You know the name, you know he is a 19th century French artist but like me you may be unfamiliar with his work.
Jean-François Millet painted lumpen agricultural workers in a drab palette: Van Dycke brown, Millet mud. He was a dim star in a bright constellation: the Barbizon school. Every international gallery has a Millet or two but the National Gallery hardly strayed beyond Wales and Scotland to assemble the small exhibition I saw. His pictures are utterly cheerless. The NG does have perhaps J-F M’s best known daub, “The Angelus”, borrowed from the Musée d’Orsay. Millet called it “Prayer for the Potato Crop”. Have you ever said a prayer for a potato? As there is a church in the distance, unable to sell it, he changed the name. “The Angelus” has greater resonance.
If I may stray to my childhood, the Angelus was part of growing up; the repetitive prayer and the tolling. One morning at breakfast my grandfather asked me if I had been to a funeral. He liked to ask questions to which he knew the answer.
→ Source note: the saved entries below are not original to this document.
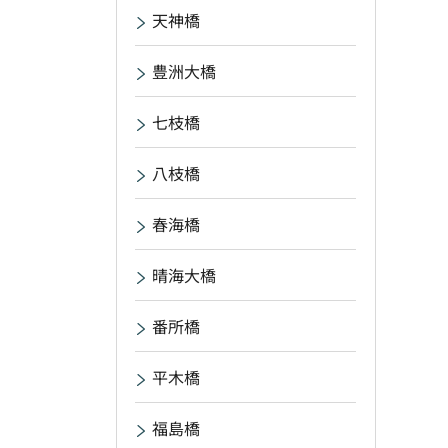
天神橋
豊洲大橋
七枝橋
八枝橋
春海橋
晴海大橋
番所橋
平木橋
福島橋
Accordingly, I accompanied him to St Columcille’s at Togher for the funeral of the man who rang the Angelus. I knew him and his name but both are now lost. The church is architecturally of little merit but I direct your attention to The Drogheda Argus in June 1866.
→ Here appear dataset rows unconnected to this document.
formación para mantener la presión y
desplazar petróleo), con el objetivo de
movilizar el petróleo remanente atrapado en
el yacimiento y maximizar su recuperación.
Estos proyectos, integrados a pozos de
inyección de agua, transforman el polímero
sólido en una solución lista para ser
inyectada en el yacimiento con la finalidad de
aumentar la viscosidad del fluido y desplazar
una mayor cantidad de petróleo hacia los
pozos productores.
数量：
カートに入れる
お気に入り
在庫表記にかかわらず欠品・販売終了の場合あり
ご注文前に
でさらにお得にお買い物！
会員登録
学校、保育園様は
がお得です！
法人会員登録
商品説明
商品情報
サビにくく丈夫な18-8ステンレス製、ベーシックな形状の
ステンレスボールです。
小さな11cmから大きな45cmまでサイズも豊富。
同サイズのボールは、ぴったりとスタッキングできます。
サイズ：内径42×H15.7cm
“The stone having being blessed, the Messrs Hammond stepped forward, and before presenting the trowel to Lord Bellew read the inscription on it as follows aloud – ” Presented by A and N Hammond to The Right Hon Patrick Lord Bellew, on the occasion of his laying the foundation stone at the Church of Saint Columkille Togher, 9th June 1866. Rev J.K. Markey PP, J Murray architect.”

Mary Kenny puts a fanciful but delightful and poignant spin on this drab, daub in her letter to The Spectator.
“Sir: I feel that Craig Raine rather missed the point in his remarks about the painting of ‘The Angelus’ (Arts, 16 August). It may not be numbered among great paintings, but it is a significant painting, and even genuinely iconic. At one time a copy of Millet’s picture hung in almost every peasant home in France – and Ireland – where agricultural workers paused when the Angelus bell rang. ‘People recognised themselves in the dignity the painting conferred on them,’ wrote Patrick Joyce in his fine history Remembering Peasants. He considers it ‘magnificent’ because of what it tells us about social history, and what it meant.
It has also been suggested that the man and woman praying are mourning, and that the basket of potatoes at their feet was painted over what may have been a representation of an infant’s coffin. If this is so, it is even more meaningful.
Mary Kenny
Deal, Kent”
I can certainly imagine praying for the potato crop if its success made the difference between a year in which one got a little ahead or a year in which one fell disastrously behind.
In Colorado, in late summer, there would be prayers in the churches for the crops, meaning I suppose wheat. There are farms within the Archdiocese of Washington, but fewer and fewer. I can’t say whether I’ve ever heard prayers for crops here.